Pentagon won't coordinate possible Iraq military action with Iran
John Kerry says the U.S. is consideration air strikes against Islamist militants in Iraq
The Pentagon said on Monday U.S. officials may hold discussions with Iran about Iraq's security crisis sidelines of nuclear talks this week, but it will not coordinate any possible military action with its traditional foe.
“It's possible that on the sidelines of those discussions there could be discussions surrounding the situation in Iraq,”
Pentagon spokesman Rear Admiral John Kirby said, referring to talks in Vienna this week between world powers and Iran over Tehran's nuclear program.
“But there is absolutely no intention and no plan to coordinate military activity between the United States and Iran
... there are no plans to have consultations with Iran about military activities in Iraq,” he told reporters.

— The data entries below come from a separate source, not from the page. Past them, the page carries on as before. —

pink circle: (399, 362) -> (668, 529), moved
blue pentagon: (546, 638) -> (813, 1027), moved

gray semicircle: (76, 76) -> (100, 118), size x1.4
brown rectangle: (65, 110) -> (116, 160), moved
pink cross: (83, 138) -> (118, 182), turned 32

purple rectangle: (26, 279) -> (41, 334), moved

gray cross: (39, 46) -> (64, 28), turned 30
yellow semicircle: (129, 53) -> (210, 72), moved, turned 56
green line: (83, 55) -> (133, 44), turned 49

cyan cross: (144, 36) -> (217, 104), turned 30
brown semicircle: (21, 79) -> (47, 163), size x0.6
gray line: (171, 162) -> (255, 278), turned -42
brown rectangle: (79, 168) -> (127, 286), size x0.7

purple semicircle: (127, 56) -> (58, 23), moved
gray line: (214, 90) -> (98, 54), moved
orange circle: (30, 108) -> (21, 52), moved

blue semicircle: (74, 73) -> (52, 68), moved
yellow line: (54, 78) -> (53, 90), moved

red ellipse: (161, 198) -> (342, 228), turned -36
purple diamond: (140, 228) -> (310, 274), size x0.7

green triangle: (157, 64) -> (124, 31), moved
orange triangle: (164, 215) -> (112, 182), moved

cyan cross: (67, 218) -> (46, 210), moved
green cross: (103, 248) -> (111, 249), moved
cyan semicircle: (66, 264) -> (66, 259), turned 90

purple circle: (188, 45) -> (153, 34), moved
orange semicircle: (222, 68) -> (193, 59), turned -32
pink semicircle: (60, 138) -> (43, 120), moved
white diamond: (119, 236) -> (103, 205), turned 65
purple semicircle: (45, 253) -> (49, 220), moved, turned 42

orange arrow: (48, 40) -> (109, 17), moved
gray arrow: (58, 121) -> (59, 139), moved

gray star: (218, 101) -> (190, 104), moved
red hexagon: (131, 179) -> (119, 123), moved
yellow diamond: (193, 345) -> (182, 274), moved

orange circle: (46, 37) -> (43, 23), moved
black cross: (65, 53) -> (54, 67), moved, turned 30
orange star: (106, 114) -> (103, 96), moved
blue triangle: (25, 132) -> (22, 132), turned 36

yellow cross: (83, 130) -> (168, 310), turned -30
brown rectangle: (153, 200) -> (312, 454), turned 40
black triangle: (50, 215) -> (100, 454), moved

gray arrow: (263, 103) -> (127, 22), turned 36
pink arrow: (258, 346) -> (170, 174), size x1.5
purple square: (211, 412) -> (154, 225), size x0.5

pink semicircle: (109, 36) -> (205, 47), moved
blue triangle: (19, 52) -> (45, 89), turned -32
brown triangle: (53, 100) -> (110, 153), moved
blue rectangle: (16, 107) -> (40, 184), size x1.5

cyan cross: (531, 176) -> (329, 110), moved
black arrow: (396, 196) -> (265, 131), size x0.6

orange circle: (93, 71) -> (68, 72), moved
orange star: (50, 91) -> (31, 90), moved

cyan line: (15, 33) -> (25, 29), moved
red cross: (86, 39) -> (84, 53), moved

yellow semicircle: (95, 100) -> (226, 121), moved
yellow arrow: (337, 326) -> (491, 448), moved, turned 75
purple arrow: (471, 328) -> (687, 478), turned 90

Earlier, U.S. Secretary of State John Kerry told Yahoo News that the United States is open to cooperating with Iran on the crisis in Iraq, where tribal forces and Islamist militants have taken large areas and are threatening to overthrow the government of Prime Minister Nuri al-Maliki in Baghdad.
“I wouldn’t rule out anything that would be constructive,” Kerry said asked if the United States would cooperate militarily with Iran, one of Maliki's key allies.
Kerry also called on the government of Maliki to be more inclusive to various sectarian groups but stopped short of calling for his resignation, saying that was up to the people of Iraq.
“I don't think the United States should be issuing instructions or orders. I don't think any country should,” he said.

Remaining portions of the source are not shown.